The Bacillus Calmette-Guérin (BCG) vaccine for tuberculosis prevents TB--but it also works in superficial bladder cancer, treating early-stage disease and cutting recurrences. Vitamin D is linked with boosting the immune system, and historically, tuberculosis patients have been given vitamin D-boosting sunlight therapy. So a team of researchers from University of Rochester Medical Center is looking at mice with bladder cancer to see what happens when you combine the two.
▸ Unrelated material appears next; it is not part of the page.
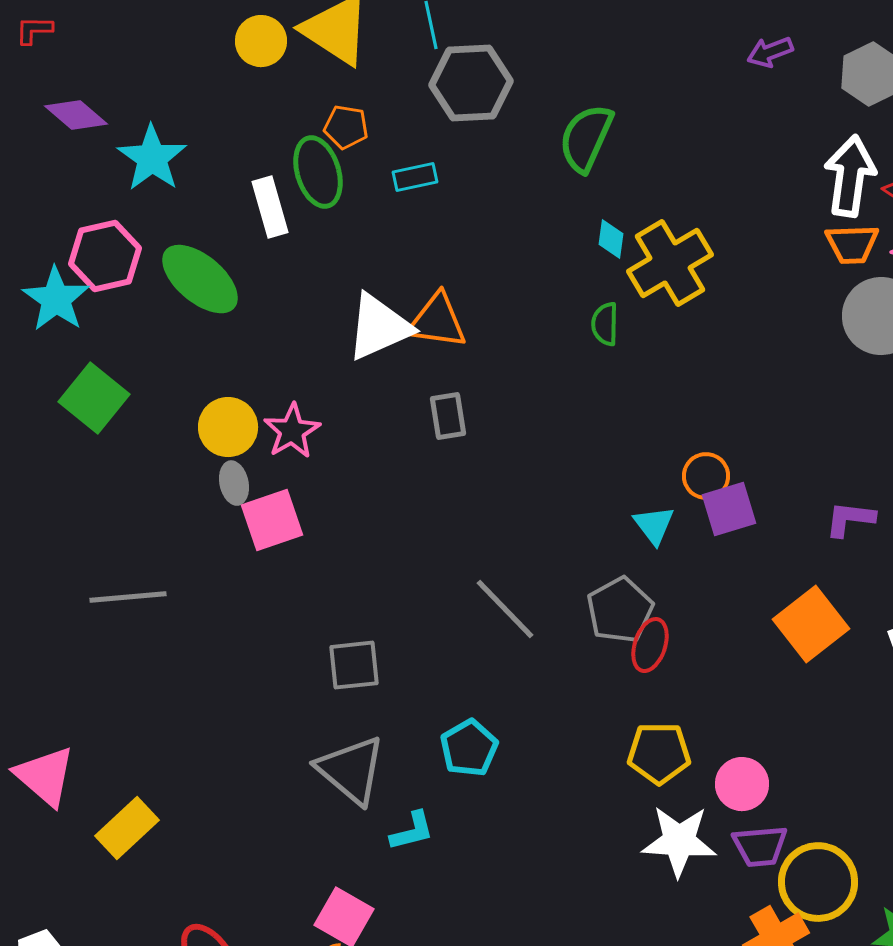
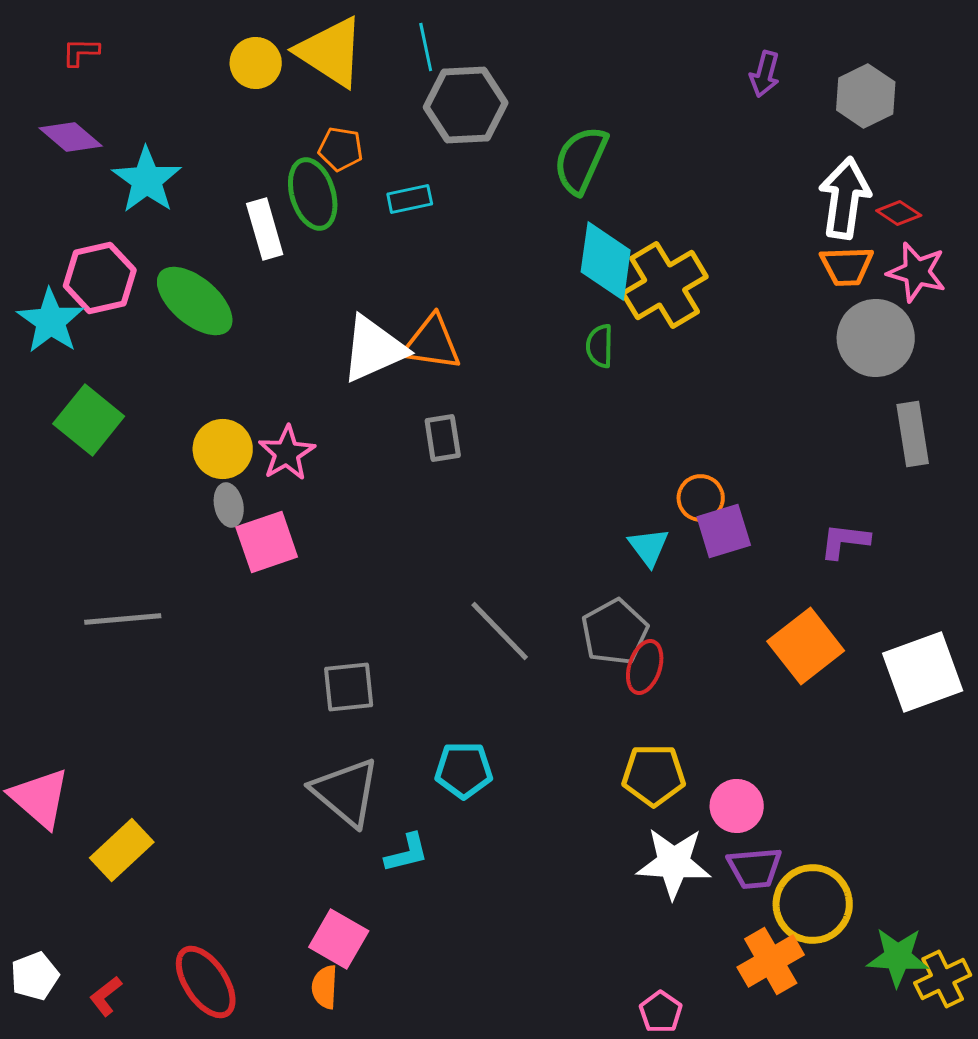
red L-shape: (34, 30) -> (81, 52), moved
purple arrow: (770, 52) -> (765, 74), turned -54
cyan diamond: (611, 239) -> (606, 261), size x2.0
cyan pentagon: (469, 748) -> (464, 770), turned 30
Mice with bladder cancer were given vitamin D alone, BCG alone, BCG with vitamin D, or no treatment. The combination group was the only group in which all of the mice survived. While it's not quite clear how BCG boosts the immune system to clear the cancer cells in bladder cancer, or why 30% to 40% of people do not respond to it, it's known that one of the actions of the vaccine is to increase the number of vitamin D receptors and boost the enzyme that converts vitamin D to a more potent form. Yi-Fen Lee, Ph.D. and associate professor of Urology at URMC, suspects that a lack of vitamin D might be behind the poor response.
"Vitamin D appears to be critical to the success of BCG immunotherapy," Lee said.
The researchers are planning an early clinical trial in patients to see if what they observed in mice also works in people, and are looking at whether vitamin D could be useful as a biomarker picking out the patients that won't respond, as well as a route to improving treatment.